The French government rescinded the vaccine passports of up to five million of its people today, effectively banning them from much of French society. 

From 15 February, French citizens must have received a booster jab within four months of their second dose in order to access the vaccine pass, replacing the earlier deadline of seven months. 

This means that unless they have recovered from Covid within the last four months, the passes of several million unboosted people will expire, leaving them completely excluded from bars, restaurants, cinemas and other public venues.

French government spokesman Gabriel Attal estimated that this change will affect “between three and five million French people”, with just over half of the entire French population triple-jabbed. The new rule also applies to any tourists visiting France. 

They will join the estimated four million unvaccinated French adults who have been banned from public venues since 24 January, when the French health pass was replaced by a vaccine pass.

The French government’s campaign against the unvaccinated has been one of the most draconian in Europe, with Emmanuel Macron notoriously vowing on the 4th January to “emmerder [piss off]” those who haven’t taken the jab by “limiting as much as possible their access to social life”. 

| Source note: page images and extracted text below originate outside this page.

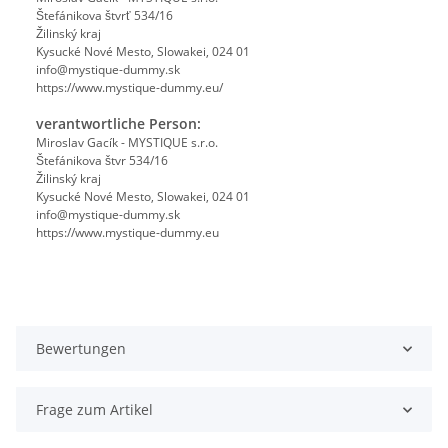
Štefánikova štvrť 534/16
Žilinský kraj
Kysucké Nové Mesto, Slowakei, 024 01
info@mystique-dummy.sk
https://www.mystique-dummy.eu/
verantwortliche Person:
Miroslav Gacík - MYSTIQUE s.r.o.
Štefánikova štvr 534/16
Žilinský kraj
Kysucké Nové Mesto, Slowakei, 024 01
info@mystique-dummy.sk
https://www.mystique-dummy.eu
Bewertungen
Frage zum Artikel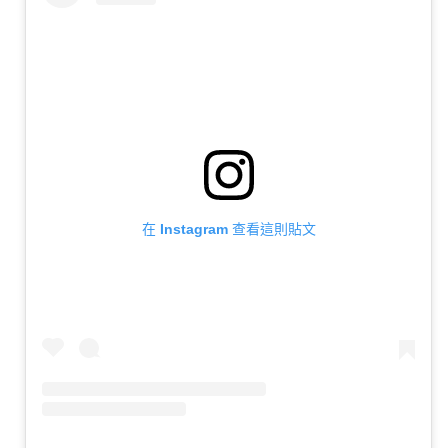
在 Instagram 查看這則貼文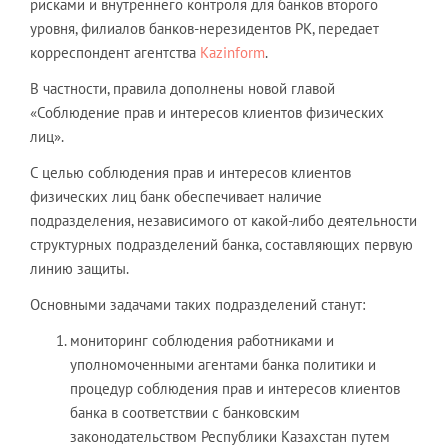
рисками и внутреннего контроля для банков второго
уровня, филиалов банков-нерезидентов РК, передает
корреспондент агентства
Kazinform
.
В частности, правила дополнены новой главой
«Соблюдение прав и интересов клиентов физических
лиц».
С целью соблюдения прав и интересов клиентов
физических лиц банк обеспечивает наличие
подразделения, независимого от какой-либо деятельности
структурных подразделений банка, составляющих первую
линию защиты.
Основными задачами таких подразделений станут:
мониторинг соблюдения работниками и
уполномоченными агентами банка политики и
процедур соблюдения прав и интересов клиентов
банка в соответствии с банковским
законодательством Республики Казахстан путем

France had already imposed a harsh array of restrictions in response to the Omicron wave in late December. Mask mandates were introduced in city centres, remote working was made compulsory when possible and indoor gatherings were limited to 2,000 people. 

This stance provoked fierce resistance from France’s small unvaccinated minority. Most recently over the weekend, police fired tear gas at a gilets jaunes-style protest in Paris who had formed a Canadian trucker–inspired “Freedom Convoy”.

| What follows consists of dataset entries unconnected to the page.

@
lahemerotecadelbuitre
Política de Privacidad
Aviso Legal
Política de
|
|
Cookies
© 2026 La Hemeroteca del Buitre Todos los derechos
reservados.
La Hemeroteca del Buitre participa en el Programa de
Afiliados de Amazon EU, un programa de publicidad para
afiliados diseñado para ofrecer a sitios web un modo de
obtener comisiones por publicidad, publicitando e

Covid has also become embroiled with the approaching presidential election. Éric Zemmour condemned Macron’s “emmerder” remarks as “a political coup” in January, while the socialist candidate Jean-Luc Mélenchon gave his backing to the Paris convoy protest over the weekend. 

Yesterday a group of 20 French senators also signed an open letter calling for a complete end to vaccine passports, calling them a “political measure hidden behind a health pretext”. 

However, daily Covid cases have fallen from over half a million to below 200,000, and the number of people in hospital has also begun to fall for the first time since October. As a result the government’s rhetoric has begun to soften. Nightclubs are set to reopen in France tomorrow, and Attal suggested last week that the vaccine pass might be scrapped by late March or early April.